Erhoffen würde ich mir natürlich, dass wir aus der jetzigen Krise lernen, dass Sorgearbeit im außerhäuslichen Bereich systemrelevant ist und besser bezahlt werden muss. Damit meine ich den ganzen medizinischen Bereich, den Pflegebereich, aber beispielsweise auch Reinigungskräfte im Krankenhaus. Also dass die gesellschaftliche Wertschätzung für diese Jobs steigt, die frauendominiert sind, und dass sich das auch in höheren Löhnen ausdrückt. Außerdem würde ich mir wünschen, dass von der Politik und den Vätern wahrgenommen wird, wie viel Arbeit Kinderbetreuung ist und dass es zu einer gleicheren Aufteilung von Sorgearbeit kommt. An diesen Punkt glaube ich aber noch weniger als an die ersten.

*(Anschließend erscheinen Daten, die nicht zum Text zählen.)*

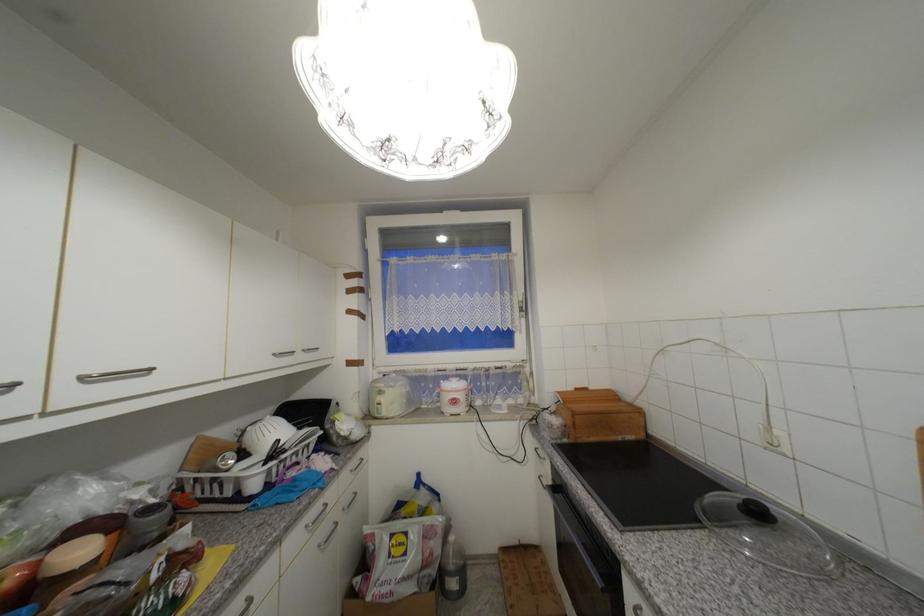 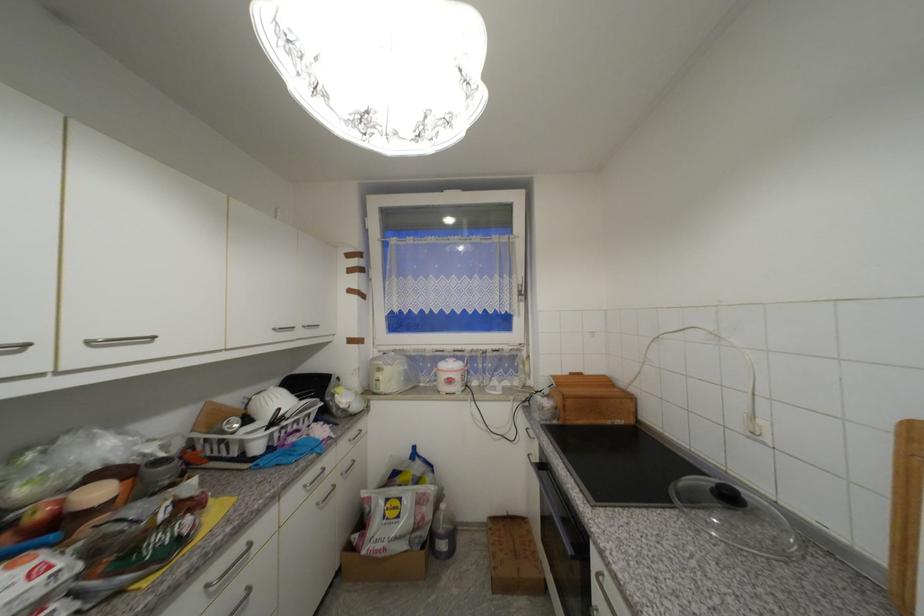 Locate, in the second image, the point that corresponds to point 281,355 in the first image.

(281, 331)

Was sind ihre Hauptanliegen, die die Politik, abgesehen von Corona, für mehr Gleichberechtigung zwischen berufstätigen Müttern und Vätern angehen sollte?

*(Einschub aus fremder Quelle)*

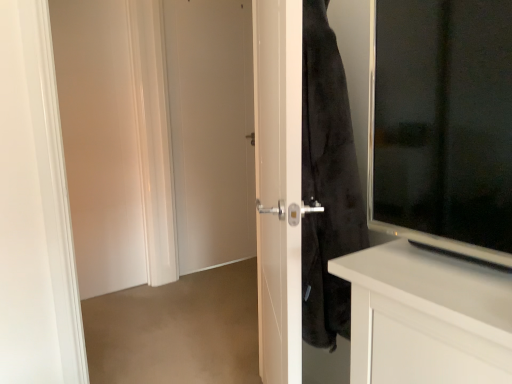 Question: Is white matte door at left, which ranks as the first screen door in left-to-right order, aimed at white matte door at center?

Choices:
 (A) yes
 (B) no

Answer: (B)

Question: Is white matte door at left, the 2th screen door when ordered from front to back, smaller than white matte door at center?

Choices:
 (A) yes
 (B) no

Answer: (A)

Question: Considering the relative positions of white matte door at left, the first screen door in the back-to-front sequence, and white matte door at center in the image provided, is white matte door at left, the first screen door in the back-to-front sequence, to the right of white matte door at center from the viewer's perspective?

Choices:
 (A) yes
 (B) no

Answer: (B)

Question: Is white matte door at left, the 2th screen door when ordered from front to back, positioned before white matte door at center?

Choices:
 (A) yes
 (B) no

Answer: (A)

Question: Considering the relative sizes of white matte door at left, the 2th screen door positioned from the right, and white matte door at center in the image provided, is white matte door at left, the 2th screen door positioned from the right, bigger than white matte door at center?

Choices:
 (A) no
 (B) yes

Answer: (A)

Question: From a real-world perspective, is white glossy door at center, positioned as the first screen door in front-to-back order, positioned above or below white matte door at center?

Choices:
 (A) below
 (B) above

Answer: (A)

Question: Is white glossy door at center, arranged as the first screen door when viewed from the right, bigger or smaller than white matte door at center?

Choices:
 (A) big
 (B) small

Answer: (A)

Question: From the image's perspective, is white glossy door at center, which is the second screen door from back to front, positioned above or below white matte door at center?

Choices:
 (A) above
 (B) below

Answer: (B)

Question: Is white glossy door at center, positioned as the first screen door in front-to-back order, to the left or to the right of white matte door at center in the image?

Choices:
 (A) right
 (B) left

Answer: (A)

Question: Looking at their shapes, would you say white matte door at left, the first screen door in the back-to-front sequence, is wider or thinner than white glossy door at center, positioned as the first screen door in front-to-back order?

Choices:
 (A) wide
 (B) thin

Answer: (B)

Question: Is white matte door at left, which ranks as the first screen door in left-to-right order, taller or shorter than white glossy door at center, which is the second screen door from back to front?

Choices:
 (A) short
 (B) tall

Answer: (B)

Question: Choose the correct answer: Is white matte door at left, the 2th screen door when ordered from front to back, inside white glossy door at center, which is the second screen door from back to front, or outside it?

Choices:
 (A) inside
 (B) outside

Answer: (B)

Question: Is point coord(75,213) positioned closer to the camera than point coord(100,195)?

Choices:
 (A) closer
 (B) farther

Answer: (A)

Question: In terms of size, does white matte door at center appear bigger or smaller than white matte door at left, which ranks as the first screen door in left-to-right order?

Choices:
 (A) small
 (B) big

Answer: (B)

Question: Does point (253, 180) appear closer or farther from the camera than point (137, 165)?

Choices:
 (A) farther
 (B) closer

Answer: (A) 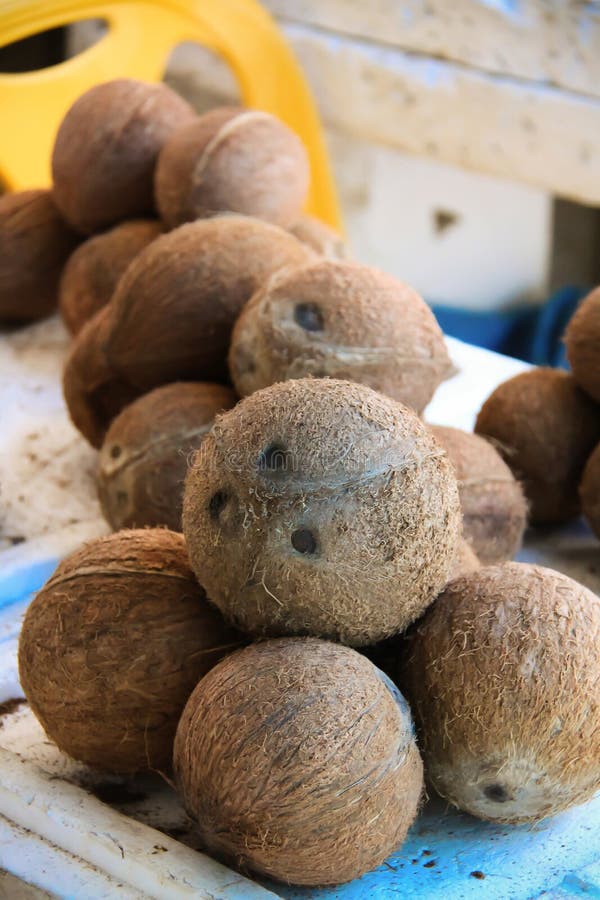 Where is `holes in yellow chair`? holes in yellow chair is located at coordinates (61, 43), (200, 85), (2, 184).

Die Aufteilung von Sorgearbeit war auch schon vor der Corona-Pandemie der Punkt, den die Politik adressieren sollte. Ungleichheiten zwischen Frauen und Männern am Arbeitsmarkt hängen nämlich sehr stark mit der Aufteilung von Sorgearbeit zusammen. Das sieht man schon allein deskriptiv daran, dass der Gender-Pay-Gap für junge Frauen und Männer bis 30 Jahre sehr gering ist und dann exorbitant ansteigt. Genau dann, wenn Kinder geboren werden oder die Teilzeitepisoden für Frauen zunehmen. Konkrete Maßnahmen wie beispielsweise die Ausweitung der Partnermonate beim Elterngeld wären hier nötig. Zweitens sollte auf mehr Diversity in Gremien, die Entscheidungen treffen und Empfehlungen abgeben, geachtet werden. Das Paradebeispiel ist die Zusammensetzung der Leopoldina-Arbeitsgruppe. In dieser Gruppe von 26 Mitgliedern waren nur zwei Frauen, und das Durchschnittsalter war über 60 Jahre. Diese fehlende Diversität spiegelte sich darin wider, dass der Aspekt der Betreuung von Kindern unter 6 Jahren nur am Rande diskutiert wurde. Dabei betreffen Schul- und Kitaschließungen viele Millionen Familien.